We have none of those things and are the classic “no holidays/one ancient car/tiny house” parents. We’re getting to pay a massive wodge of extra tax though, which will ensure that I never vote Labour again, despite having been a Labour voter all my life. Labour should be pro education, not for taxing education.

If you want to tax wealth, just tax wealth, NOT education as a poor proxy for wealth - it only indirectly taxes wealth, but has the greater impact on children, bursary recipients, and on the employees of the private sector - who will be mostly ordinary teachers and maintenance staff and dinner ladies, not themselves remotely wealthy.

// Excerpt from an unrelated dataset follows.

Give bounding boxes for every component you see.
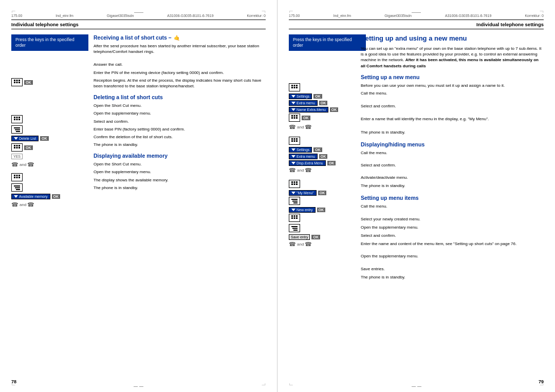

If you want to tax wealth, just tax income and assets, FFS. Huge amounts of unearned wealth is tied up in property and assets in the country, and disproportionately owned by the wealthy and the over-60s, especially buy to lets and “investment” properties. It’s that that needs taxing, not education!

This post has no logic - you are against taxing private schools but want people who own properties to be taxed. This makes no sense.

RhaenysRocks · 14/04/2025 19:32

Echobelly · 14/04/2025 12:04

TBF, We could afford to move to an area with good schools, but there was no way we could afford to send our kids privately, even on well above average income. 7 years of private education where we live for even one child is significantly more than the premium on a house in a good catchment area. Nb, don't have anything against parents educating privately, but I don't think it's necessarily a comparable expense to living in decent catchment.

Im the other way around. I couldn't be loaned enough for a mortgage in a good catchment but could afford fees with certain discounts applied. Either way, it's using wealth to "buy" advantage but judging by the vitriol on some of the PS threads, that will simply never be accepted.

leftorrightnow · 14/04/2025 19:38

what is a good school? Has anyone bothered to think about that? To most people a good school is one where the other kids aren’t poor. That’s all it is, whether the teaching is good or they have good values or even decent buildings mean very little. “Good” just means your kids attends school w other well-off kids. Stop pretending it’s anything else.